Like we talked about before, if you completed a low-income certification, you aren't required to pay application fees or to send in the first payment with your OIC.
Your Responsibilities After You File Your Offer In Compromise
After you've turned in your offer in compromise you have important, required responsibilities. First, you must comply with all tax laws. This applies to everyone.
If you've made a lump-sum offer, any other payments you make after your 20% down payment can be made over 5 months after the IRS accepts your OIC.
If you requested periodic payments over 6-24 months and you are not a low-income filer, you’ll have to make payments while your offer is pending. The first payment is sent with IRS Form 656.
Low-income filers may wait until their offer is accepted to begin making periodic payments to the Internal Revenue Service.
If Your OIC Is Accepted
If the IRS shares the good news that your offer in compromise has been accepted, your hard work is not over because you'll have more responsibilities:
You must file all tax returns on time for 5 years beginning from the date the IRS accepts your offer.
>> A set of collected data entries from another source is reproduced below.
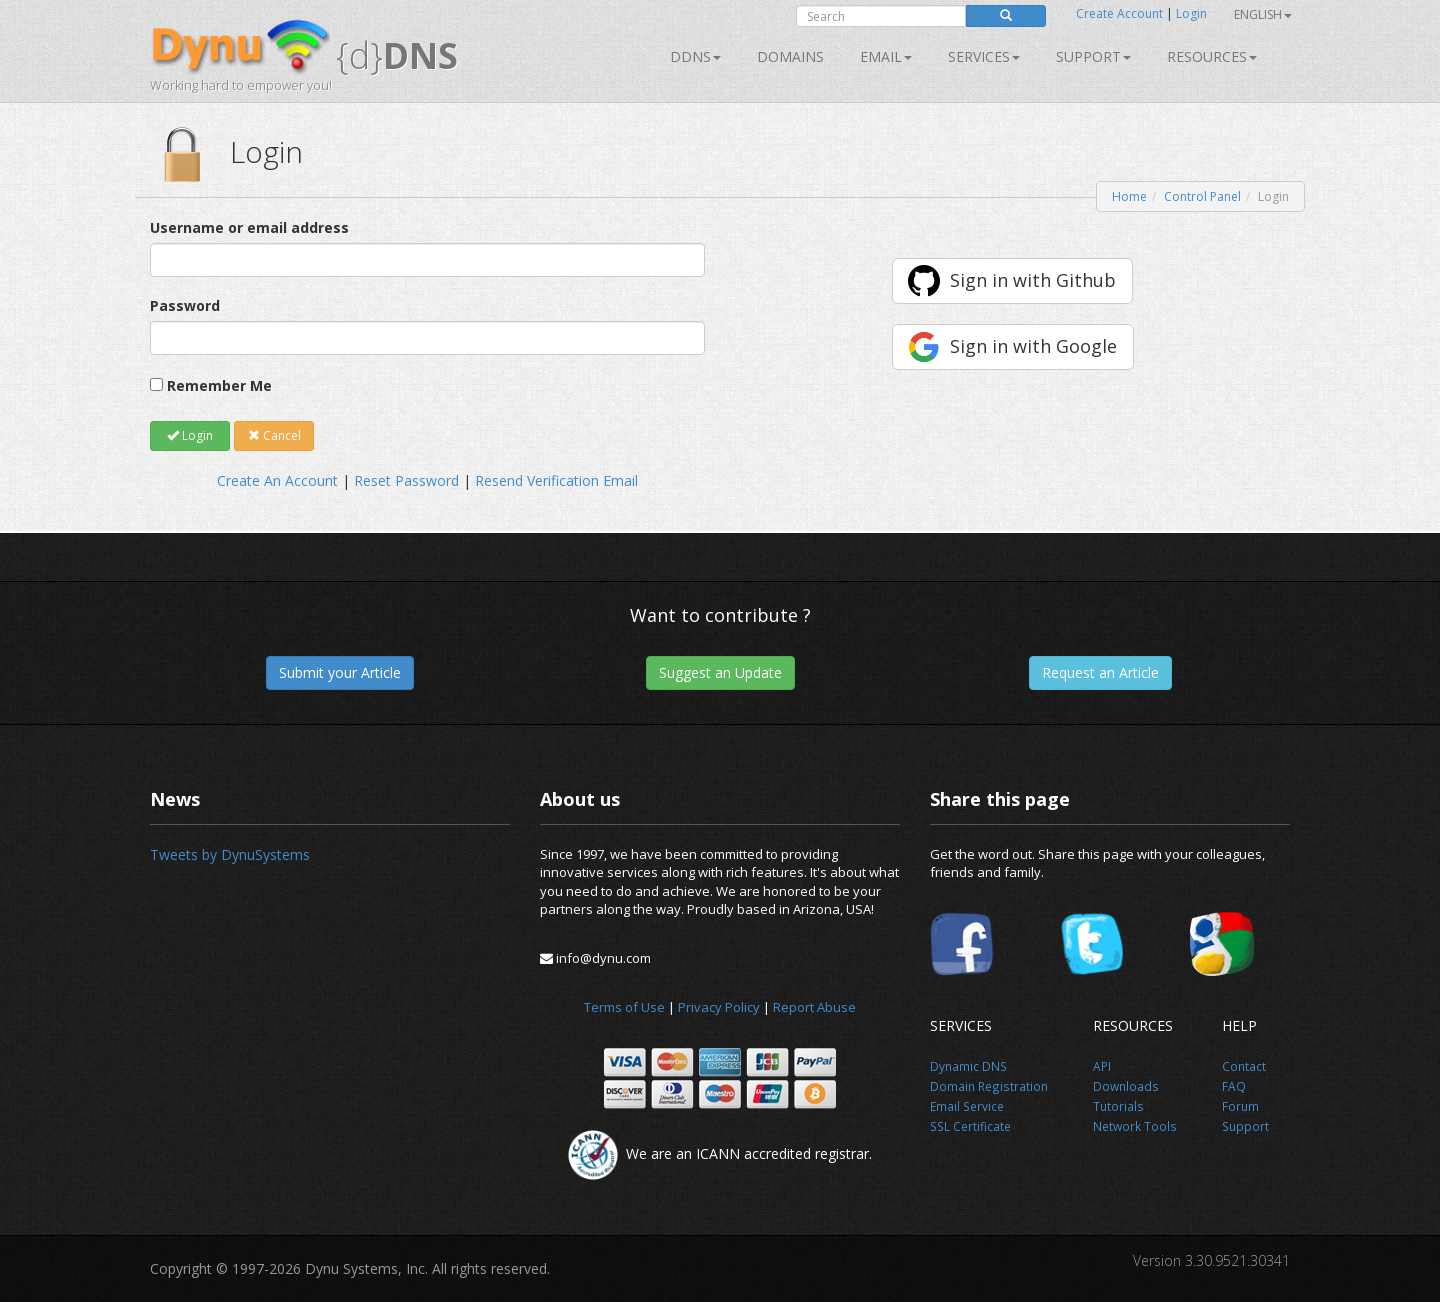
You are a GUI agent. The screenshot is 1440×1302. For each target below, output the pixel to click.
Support (1093, 56)
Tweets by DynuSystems (230, 854)
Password (185, 305)
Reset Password (406, 480)
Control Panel (1202, 196)
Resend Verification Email (556, 480)
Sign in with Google (1033, 346)
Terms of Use (624, 1007)
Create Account (1119, 13)
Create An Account (277, 480)
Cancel (274, 435)
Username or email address (249, 227)
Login (1191, 13)
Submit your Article (340, 672)
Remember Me (219, 385)
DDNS (695, 56)
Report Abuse (814, 1007)
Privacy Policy (719, 1007)
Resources (1212, 56)
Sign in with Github (1033, 280)
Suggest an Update (720, 672)
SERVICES (984, 56)
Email (886, 56)
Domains (790, 56)
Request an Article (1100, 672)
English (1263, 14)
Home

You must pay all taxes you’ve incurred on time over the 5 years starting with the date the IRS accepts your offer.
You have to make all required OIC payments on time.
It's very important to make all of your installment payments on time. If you miss just one payment, the IRS could put you in default and cancel your payment arrangement. If you default, you'll be back on the hook for the full tax amount you owed along with any interest and penalties.
Let's Summarize...
In this article, you've learned that an offer in compromise is an offer to pay the IRS less than the full amount you owe in back taxes. You've also discovered that you can offer to pay the IRS less than what you owe to them in a lump sum or with periodic payments.
There are some requirements for eligibility. If you meet them, you can submit an OIC application. If your offer is accepted, you may be able to wipe out your tax debt, save money, and get a fresh start.